For a truly professional drone that simply does what you need it to do reliably and without a lot of problems, the right drone can be worth its weight in gold; but does the H920 live up to its promise, or are buyers left disappointed with its performance and quality where it counts? We’ve made it our mission to find out. Read on to find out more.
Yuneec Tornado H920 specifications
The Yuneec Tornado H920’s core USPs are purported to be its ability to take professional-quality photos and video with long flying times, easy setup and operation, and superior reliability. It also boasts the appropriate redundancies and safety features required for commercial use, as well as self-recovery stability and the ability to fly on five motors.
The personal ground station for the H920 has a 7” LCD touchscreen live streaming feed, and can take stills when used with the optional add-ons of gyro stabilised gimbals and cameras. Yuneec’s own engineering team claim an average flight time of 20 to 25 minutes, or up to 40 minutes when using the V18 zoom camera and batteries.
So, does the Yuneec Tornado H920 live up to expectations in the field, and are the professionals really relying on it in high-stakes situations? Let’s find out.
Taking a quick look at the reviews on Amazon.com, the H920 is credited with a fairly shabby 2.7 stars out of 5, with just one positive review and the rest falling firmly into the one and two star category.

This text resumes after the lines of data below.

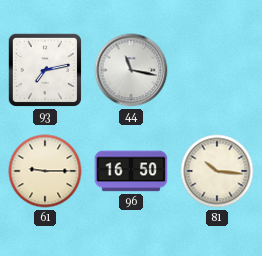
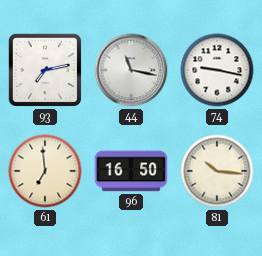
74: none -> 9:17
61: 9:15 -> 6:59
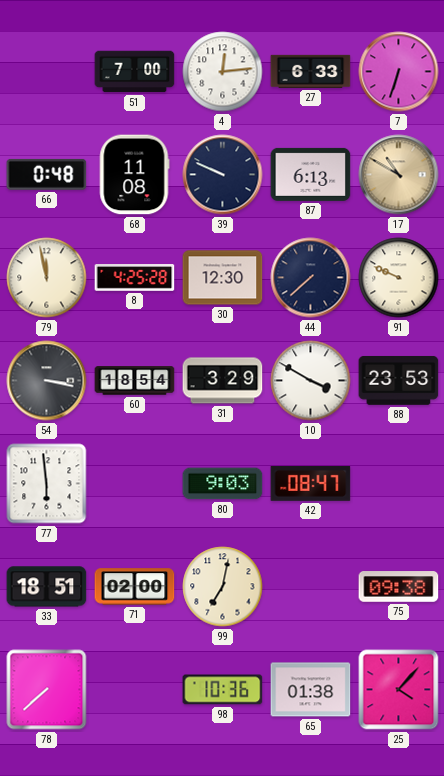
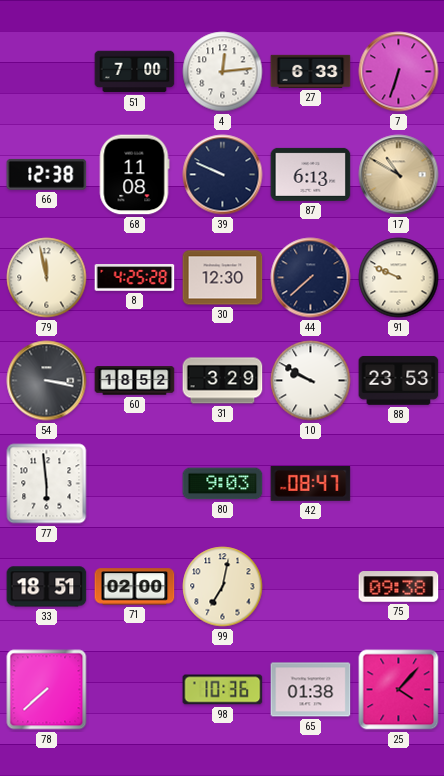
66: 0:48 -> 12:38
60: 18:54 -> 18:52
10: 3:50 -> 9:50
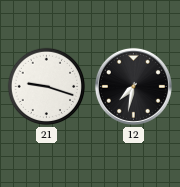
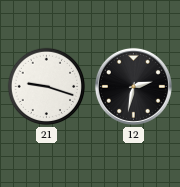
12: 7:32 -> 2:32
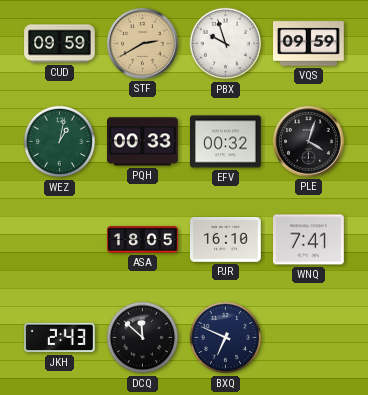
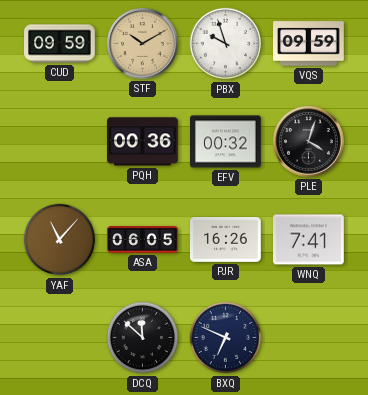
STF: 2:40 -> 10:10
WEZ: 1:02 -> none
PQH: 00:33 -> 00:36
YAF: none -> 11:07
ASA: 18:05 -> 06:05
PJR: 16:10 -> 16:26
JKH: 2:43 -> none
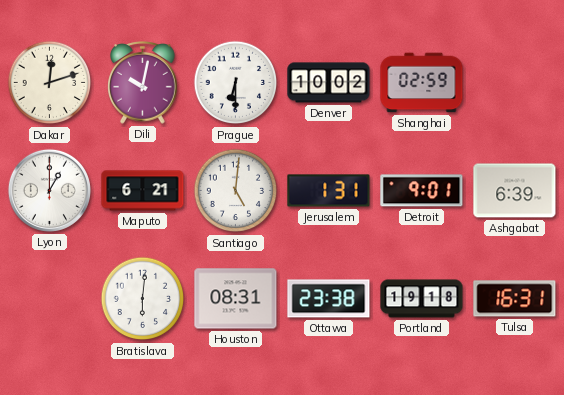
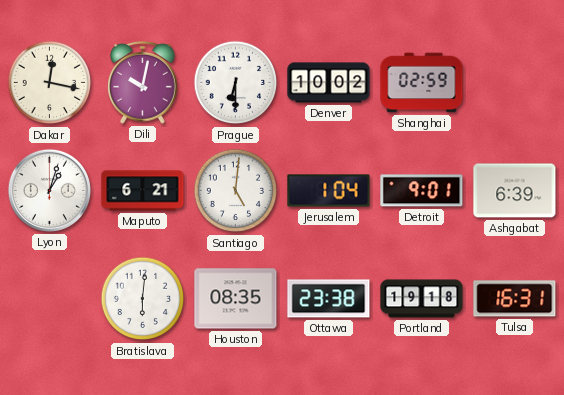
Dakar: 12:12 -> 12:17
Lyon: 1:00 -> 1:03
Jerusalem: 1:31 -> 1:04
Houston: 08:31 -> 08:35
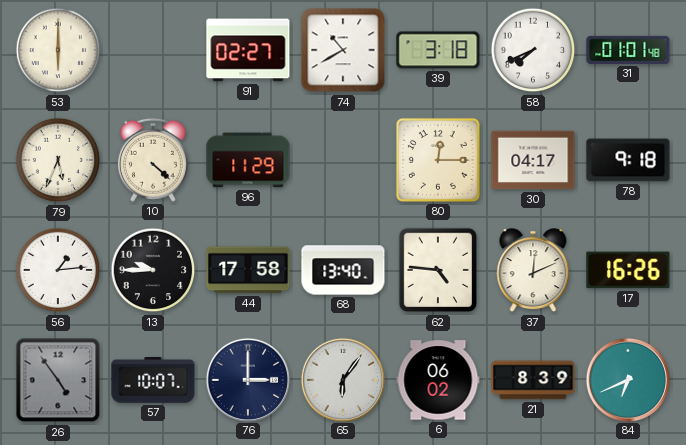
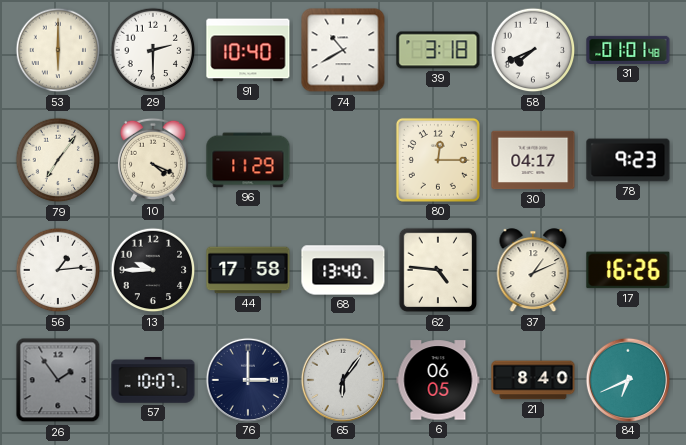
29: none -> 2:30
91: 02:27 -> 10:40
79: 5:34 -> 7:06
10: 4:22 -> 4:19
78: 9:18 -> 9:23
37: 12:11 -> 1:11
26: 4:54 -> 1:54
6: 06:02 -> 06:05
21: 8:39 -> 8:40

The opinions of industry bloggers are somewhat mixed, although the majority of blogger comments negatively reference the quality versus the price point, comparing the H920 to drones towards the bottom of the price range and, in some cases, not positively!
The general build quality, as well as the ability to configure the unit in the field, keep coming up time and time again, as does the fact that the rotors are apt to intrude upon the captured footage, which is of course a major disadvantage for a drone that is marketed as a professional unit aimed at industry professionals.
Next, we’ll break down some of the core concerns and queries of users and buyers: the stability and quality of the unit, and whether or not it is actually a good fit for professional applications.
Verified buyer reviews on the BHP Photo Video site raise concerns about the unit’s safety. Once again achieving just 2.7 stars out of 5, the quality of the build really comes in for a beating from buyers here, with mentions made of manufacturer faults in the CG04 unit that necessitate repair or replacement right out of the box.
Even with a functional CG04 unit, the video lag leads to challenges in less than perfect filming conditions, as well as the unit’s propensity to lose its video feed entirely at heights of over 1,000 feet, with one of the most in-depth reviews ominously referring to their purchase as “an expensive mistake.”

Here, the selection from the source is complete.